Ainsi, à l’approche des congrès s’ouvre, dans quasiment tous les partis, une guerre de positions où les principes et valeurs sont mis de côté et où tous les coups sont permis. Une guerre exténuante dont le parti sort, le plus souvent, divisé et affaibli. D’une part, en perdant une partie de ses militants, les déçus de la course bien entendu, mais aussi les plus sincères qui, ne s’y retrouvant plus, préfèrent prendre leurs distances; et d’autre part, en se retrouvant sous les tirs nourris du camp des « perdants », ce qui réduit le rendement du parti, en écorne l’image et contribue au discrédit de la politique en général. Le résultat est une dilapidation de ce capital immatériel que constituent les partis politiques, si essentiel à la bonne marche des institutions et à la stabilité du pays.
La troisième question qui se pose enfin : que faire alors pour rendre nos acteurs politiques plus vertueux et partant faire accéder nos partis politiques à une normalité démocratique ? La vertu et les valeurs qui la sous-tendent se cultivant dans la durée et ne deviennent dominantes dans une Société ou dans un Parti Politique qu’au terme d’un long processus de maturation pouvant prendre des générations ; le Maroc qui a tant de retards à rattraper, ne peut, à l’évidence, se permettre d’attendre des générations pour voir ses Partis Politiques se mettre au diapason.
L’objectif prioritaire devient alors de trouver les voies et moyens d’augmenter rapidement et efficacement le niveau de vertu de nos acteurs politiques. Sans minimiser l’importance des dynamiques internes de démocratisation que nombre de militants s’évertuent à créer au sein de leurs partis; il n’en demeure pas moins que seule la loi est à même de permettre d’atteindre plus rapidement l’objectif visé.
Au vu du piètre état dans lequel se trouve le paysage politique marocain, la dernière question qui se pose : pourquoi la loi 36-04 du 14 février 2006 relative aux partis politiques n’a-t-elle pas permis d’atteindre les très ambitieux objectifs qu’énonçait son propre préambule ?
La raison principale réside, à notre humble avis, dans l’absence dans la loi d’un dispositif efficace organisant et encadrant la diversité et la pluralité dans nos partis politiques, le débat démocratique et surtout les élections qui sont, souvent, à milles lieues de respecter les conditions minimales garantissant l’égalité des chances et une compétition loyale entre les candidats ; si bien que, paradoxalement, les conditions d’accès à un mandat électif dans une toute petite commune sont devenues autrement plus rigoureuses que dans un parti politique !

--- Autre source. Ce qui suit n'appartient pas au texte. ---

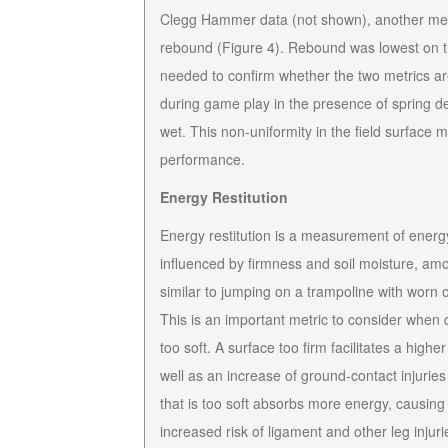
Clegg Hammer data (not shown), another metri
rebound (Figure 4). Rebound was lowest on th
needed to confirm whether the two metrics ar
during game play in the presence of spring dea
wet. This non-uniformity in the field surface 
performance.
Energy Restitution
Energy restitution is a measurement of energy 
influenced by firmness and soil moisture, among
similar to jumping on a trampoline with worn
This is an important metric to consider when di
too soft. A surface too firm facilitates a hig
well as an increase of ground-contact injurie
that is too soft absorbs more energy, causing 
increased risk of ligament and other leg injur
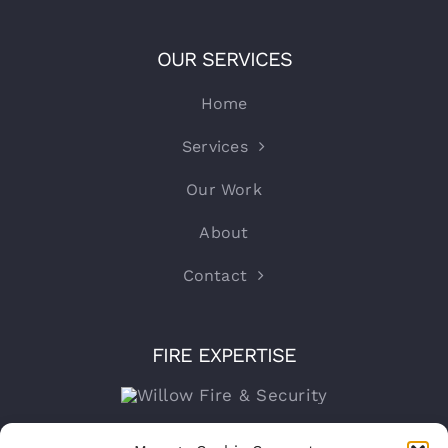
OUR SERVICES
Home
Services
Our Work
About
Contact
FIRE EXPERTISE
Company number:
15316767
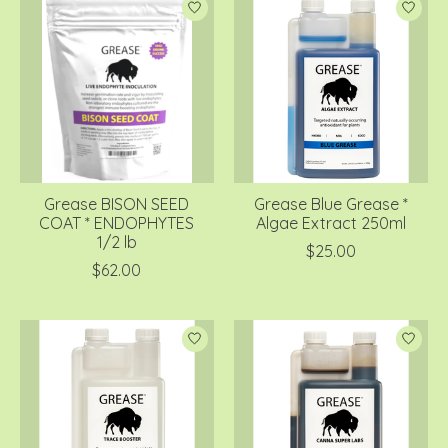
Grease BISON SEED
Grease Blue Grease *
COAT * ENDOPHYTES
Algae Extract 250ml
1/2 lb
$25.00
$62.00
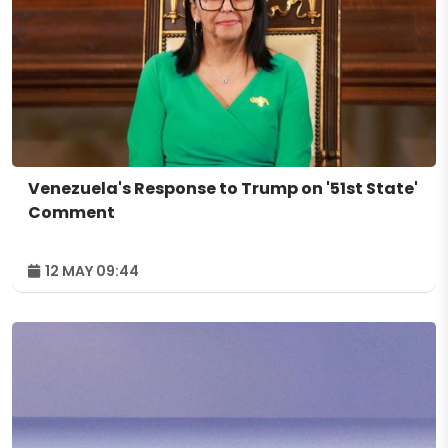
Venezuela's Response to Trump on '51st State'
Comment
12 MAY 09:44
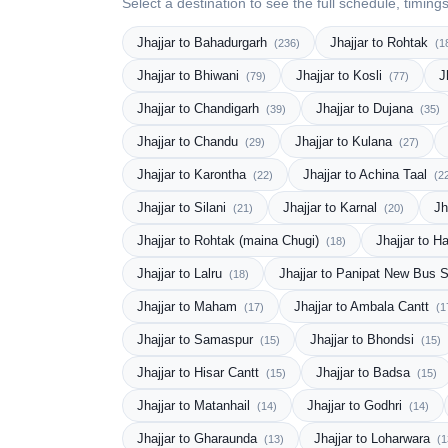
Select a destination to see the full schedule, timing
Jhajjar to Bahadurgarh
Jhajjar to Rohtak
(236)
(1
Jhajjar to Bhiwani
Jhajjar to Kosli
J
(79)
(77)
Jhajjar to Chandigarh
Jhajjar to Dujana
(39)
(35)
Jhajjar to Chandu
Jhajjar to Kulana
(29)
(27)
Jhajjar to Karontha
Jhajjar to Achina Taal
(22)
(2
Jhajjar to Silani
Jhajjar to Karnal
Jh
(21)
(20)
Jhajjar to Rohtak (maina Chugi)
Jhajjar to H
(18)
Jhajjar to Lalru
Jhajjar to Panipat New Bus 
(18)
Jhajjar to Maham
Jhajjar to Ambala Cantt
(17)
(1
Jhajjar to Samaspur
Jhajjar to Bhondsi
(15)
(15)
Jhajjar to Hisar Cantt
Jhajjar to Badsa
(15)
(15)
Jhajjar to Matanhail
Jhajjar to Godhri
(14)
(14)
Jhajjar to Gharaunda
Jhajjar to Loharwara
(13)
(1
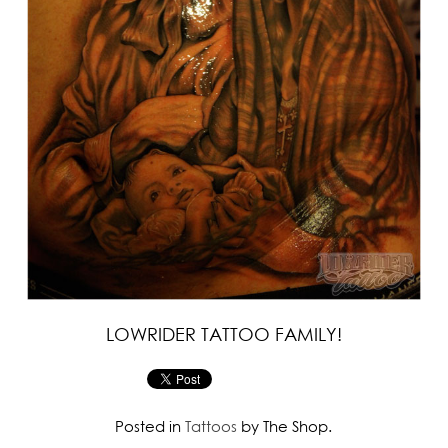
LOWRIDER TATTOO FAMILY!
Posted in
Tattoos
by The Shop.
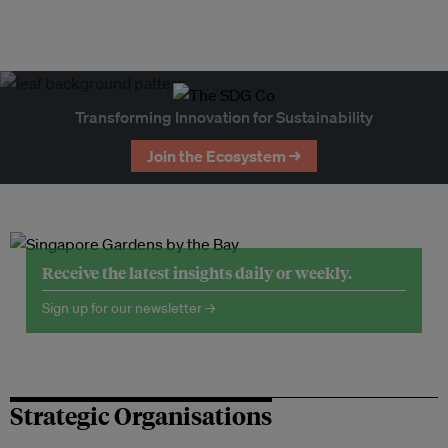
Transforming Innovation for Sustainability
Join the Ecosystem →
Receive the latest insights daily or weekly.
Sign up for our newsletter →
Strategic Organisations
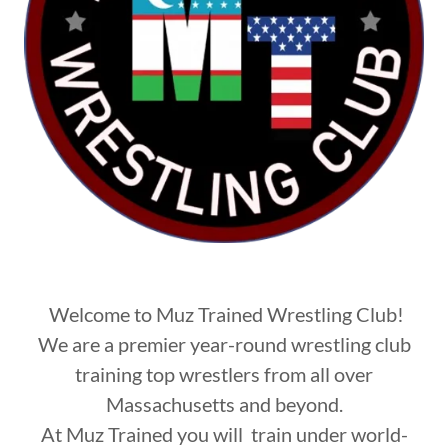
Welcome to Muz Trained Wrestling Club!
We are a premier year-round wrestling club
training top wrestlers from all over
Massachusetts and beyond.
At Muz Trained you will train under world-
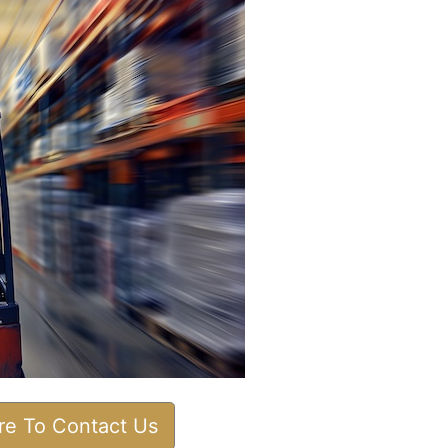
ere To Contact Us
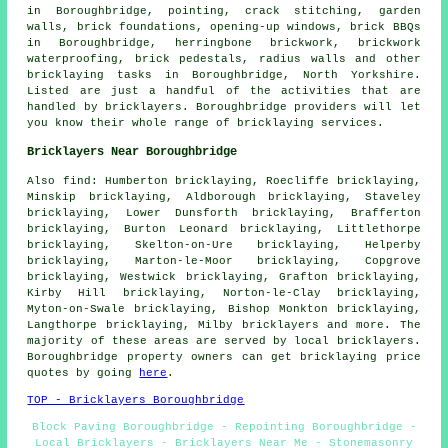
in Boroughbridge, pointing, crack stitching, garden
walls, brick foundations, opening-up windows, brick BBQs
in Boroughbridge, herringbone brickwork, brickwork
waterproofing, brick pedestals, radius walls and other
bricklaying tasks in Boroughbridge, North Yorkshire.
Listed are just a handful of the activities that are
handled by bricklayers. Boroughbridge providers will let
you know their whole range of bricklaying services.
Bricklayers Near Boroughbridge
Also find: Humberton bricklaying, Roecliffe bricklaying,
Minskip bricklaying, Aldborough bricklaying, Staveley
bricklaying, Lower Dunsforth bricklaying, Brafferton
bricklaying, Burton Leonard bricklaying, Littlethorpe
bricklaying, Skelton-on-Ure bricklaying, Helperby
bricklaying, Marton-le-Moor bricklaying, Copgrove
bricklaying, Westwick bricklaying, Grafton bricklaying,
Kirby Hill bricklaying, Norton-le-Clay bricklaying,
Myton-on-Swale bricklaying, Bishop Monkton bricklaying,
Langthorpe bricklaying, Milby
bricklayers
and more. The
majority of these areas are served by local bricklayers.
Boroughbridge property owners can get bricklaying price
quotes by going
here
.
TOP - Bricklayers Boroughbridge
Block Paving Boroughbridge - Repointing Boroughbridge -
Local Bricklayers - Bricklayers Near Me - Stonemasonry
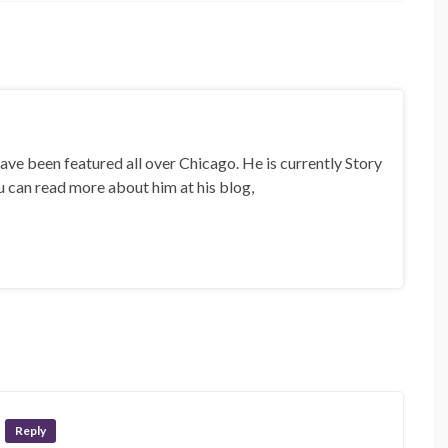
ave been featured all over Chicago. He is currently Story
u can read more about him at his blog,
Reply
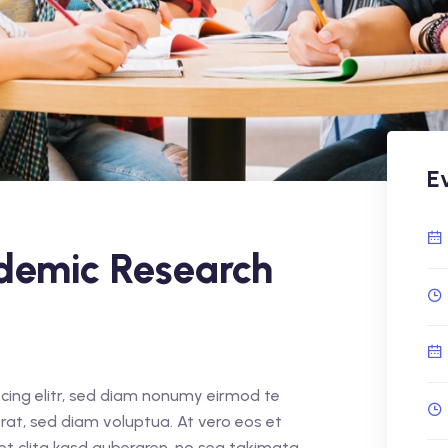
E
demic Research
cing elitr, sed diam nonumy eirmod te
rat, sed diam voluptua. At vero eos et
et clita kasd gubergren, no sea takimata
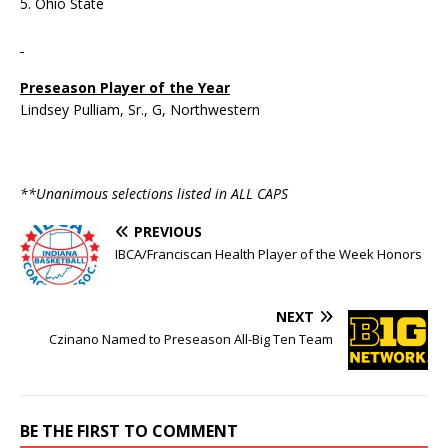
5. Ohio State
Preseason Player of the Year
Lindsey Pulliam, Sr., G, Northwestern
**Unanimous selections listed in ALL CAPS
PREVIOUS
IBCA/Franciscan Health Player of the Week Honors
NEXT
Czinano Named to Preseason All-Big Ten Team
BE THE FIRST TO COMMENT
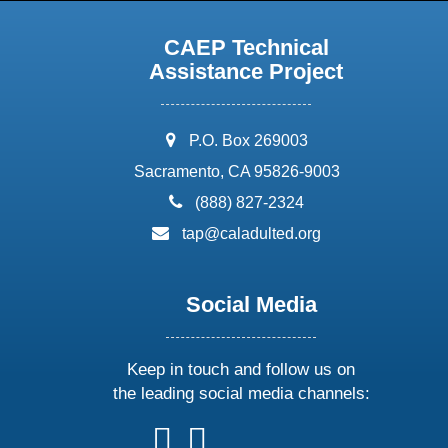
CAEP Technical
Assistance Project
address:
P.O. Box 269003
Sacramento, CA 95826-9003
phone:
(888) 827-2324
email:
tap@caladulted.org
Social Media
Keep in touch and follow us on
the leading social media channels:
follow
follow
follow
follow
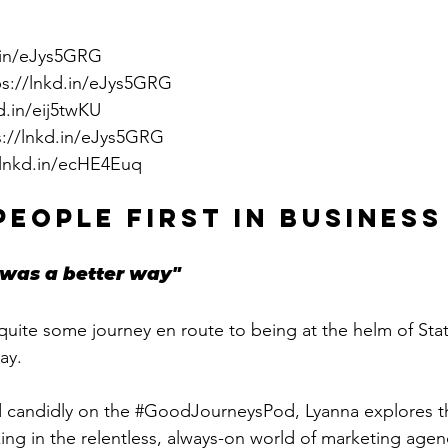
d.in/eJys5GRG
ps://lnkd.in/eJys5GRG
d.in/eij5twKU
s://lnkd.in/eJys5GRG
/lnkd.in/ecHE4Euq
PEOPLE FIRST IN BUSINESS
was a better way"
uite some journey en route to being at the helm of Sta
ay. 
 candidly on the 
#GoodJourneysPod
, Lyanna explores t
ng in the relentless, always-on world of marketing agenci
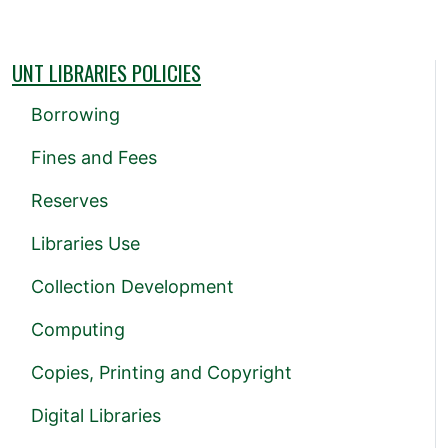
UNT LIBRARIES POLICIES
Borrowing
Fines and Fees
Reserves
Libraries Use
Collection Development
Computing
Copies, Printing and Copyright
Digital Libraries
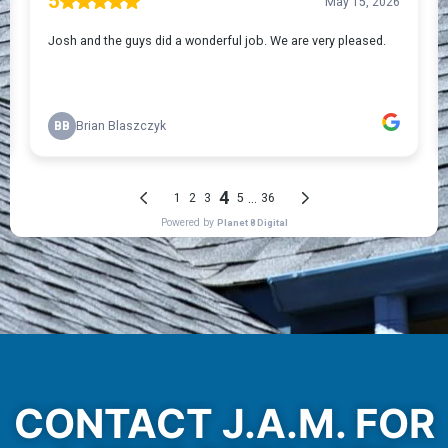
CONTACT J.A.M. FOR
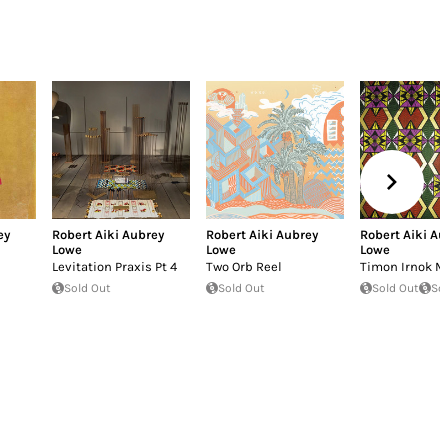
ey
Robert Aiki Aubrey
Robert Aiki Aubrey
Robert Aiki Au
Lowe
Lowe
Lowe
Levitation Praxis Pt 4
Two Orb Reel
Timon Irnok M
Sold Out
Sold Out
Sold Out
So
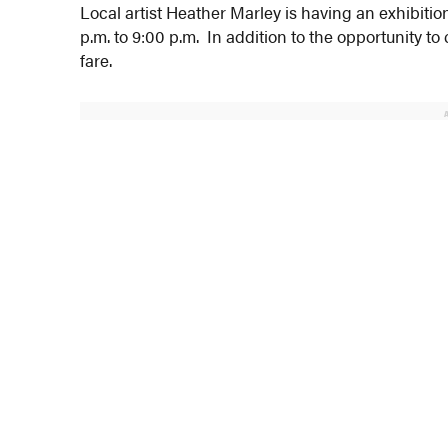
Local artist Heather Marley is having an exhibitio
p.m. to 9:00 p.m. In addition to the opportunity t
fare.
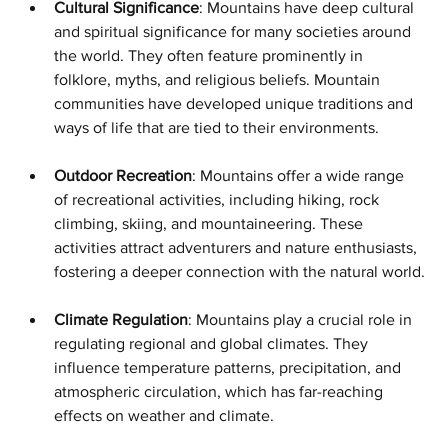
Cultural Significance
: Mountains have deep cultural 
and spiritual significance for many societies around 
the world. They often feature prominently in 
folklore, myths, and religious beliefs. Mountain 
communities have developed unique traditions and 
ways of life that are tied to their environments.
Outdoor Recreation
: Mountains offer a wide range 
of recreational activities, including hiking, rock 
climbing, skiing, and mountaineering. These 
activities attract adventurers and nature enthusiasts, 
fostering a deeper connection with the natural world.
Climate Regulation
: Mountains play a crucial role in 
regulating regional and global climates. They 
influence temperature patterns, precipitation, and 
atmospheric circulation, which has far-reaching 
effects on weather and climate.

Cela étant, il devient, à nos yeux, plus que nécessaire de procéder à une profonde réforme de la loi 36-04 pour en combler les très nombreuses et béantes brèches et mettre, ainsi, fin à l’entropie démocratique qui empêche nos partis d’être ce qu’ils devaient toujours être : de véritables écoles de la démocratie et des espaces d’expression du génie marocain.
Parce qu’elle est aussi importante que celle de la Constitution, la réforme à mener gagnerait à associer toutes les forces vives du pays dans le cadre d’une commission nationale ad hoc, car il s’agit là d’une question qui conditionne l’avenir du pays et qui en fait, par conséquent, une affaire de la Nation, toute la Nation, et pas uniquement des partis politiques.
Un article de M’hammed GRINE – 2016.